Segment Start: Supplied data

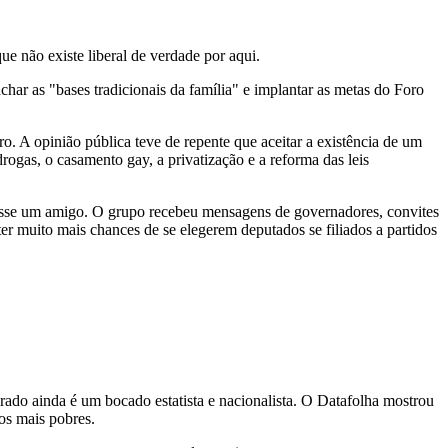
ue não existe liberal de verdade por aqui.
char as "bases tradicionais da família" e implantar as metas do Foro
ro. A opinião pública teve de repente que aceitar a existência de um
ogas, o casamento gay, a privatização e a reforma das leis
isse um amigo. O grupo recebeu mensagens de governadores, convites
 muito mais chances de se elegerem deputados se filiados a partidos
orado ainda é um bocado estatista e nacionalista. O Datafolha mostrou
os mais pobres.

Segment End: Supplied data

Brief |
Print every line above once more, exactly. Omit the pictures.

Output of the task |
ue não existe liberal de verdade por aqui.
char as "bases tradicionais da família" e implantar as metas do Foro
ro. A opinião pública teve de repente que aceitar a existência de um
ogas, o casamento gay, a privatização e a reforma das leis
isse um amigo. O grupo recebeu mensagens de governadores, convites
 muito mais chances de se elegerem deputados se filiados a partidos
orado ainda é um bocado estatista e nacionalista. O Datafolha mostrou
os mais pobres.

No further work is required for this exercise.